Embedded Vision gilt nach wie vor als Nische, doch von einer kuscheligen Marktlücke ist die Technologie mittlerweile weit entfernt. Neben der Automobilbranche haben auch andere Industriezweige die Vorzüge der Technologie entdeckt. Welche das sind und welche Rolle Deep-Learning dabei spielt, erklärt Jeff Bier, Gründer der Embedded Vision Alliance, im Interview.

E&E: Herr Bier, Sie haben 2011 die Embedded Vision Alliance gegründet. Welches Ziel verfolgen Sie damit?

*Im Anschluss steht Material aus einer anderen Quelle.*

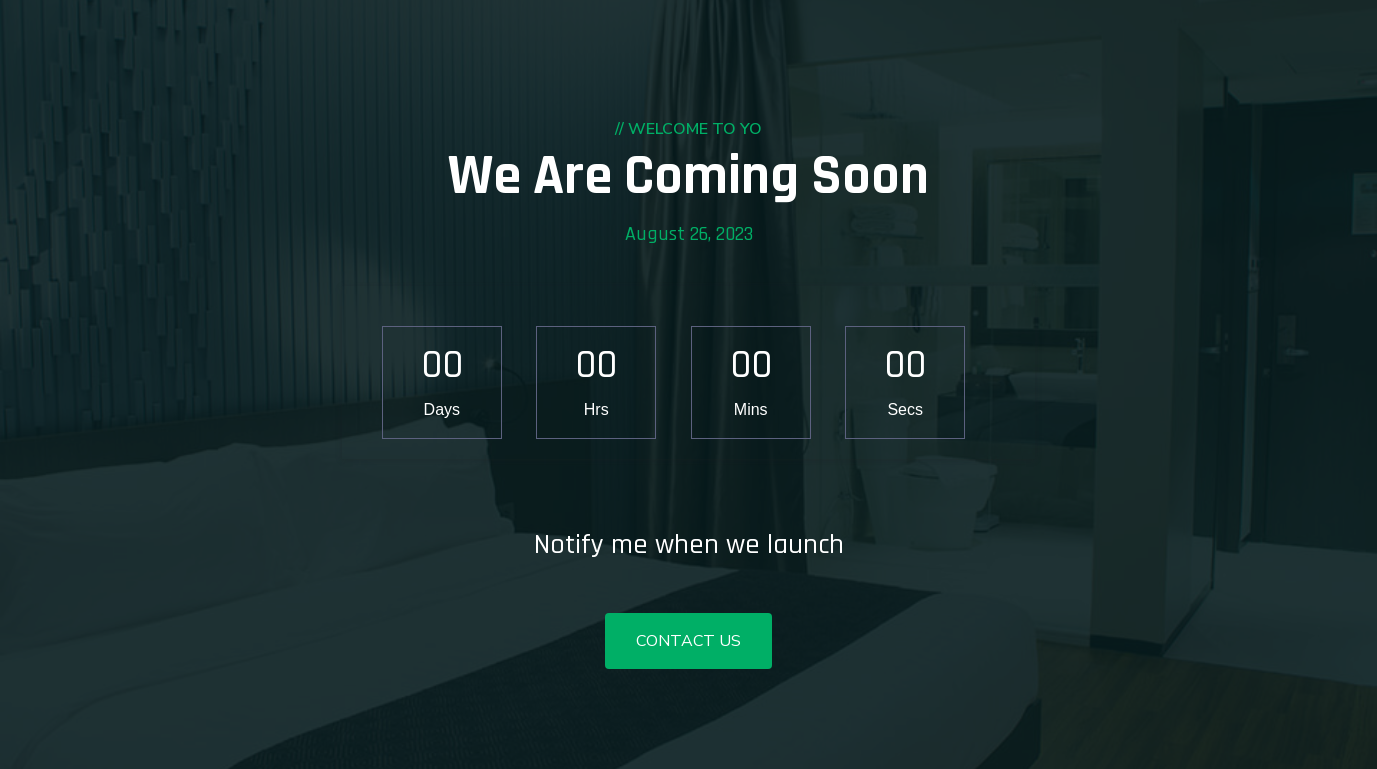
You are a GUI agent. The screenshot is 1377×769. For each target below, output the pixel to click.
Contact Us (688, 641)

Jeff Bier: Die Embedded Vision Alliance ist eine weltweite Industriepartnerschaft und führt Technologieanbieter und Hersteller zusammen, die innovative, praktische Anwendungen für Computer-Vision in verschiedenen Bereichen schaffen. Dazu gehören Automobile, Unterhaltungselektronik, Medizin oder der Einzelhandel. Unser Ziel ist zum einen, Hersteller zu inspirieren und sie zu befähigen, visuelle Intelligenz in neue Produkte und Anwendungen zu integrieren. Zum anderen möchten wir es Mitgliedern ermöglichen, Computer-Vision erfolgreich und schnell umzusetzen, indem wir Zulieferer, Produktdesigner und weitere Partner zusammenbringen. Das treibt die Nutzung von Computer-Vision voran, bietet frühzeitigen Einblick in Marktforschungen, Technologietrends, Standards und Anwendungsanforderungen und erlaubt es Unternehmen, als Vordenker sichtbarer zu werden. Die Mitgliedschaft steht jedem Unternehmen offen, das Technologien für Computer-Vision-Systeme und -Anwendungen liefert oder nutzt. Neben den genannten Vorteilen können Mitglieder auf der Embedded Vision Summit Conference als Sponsor auftreten, ausstellen und vortragen.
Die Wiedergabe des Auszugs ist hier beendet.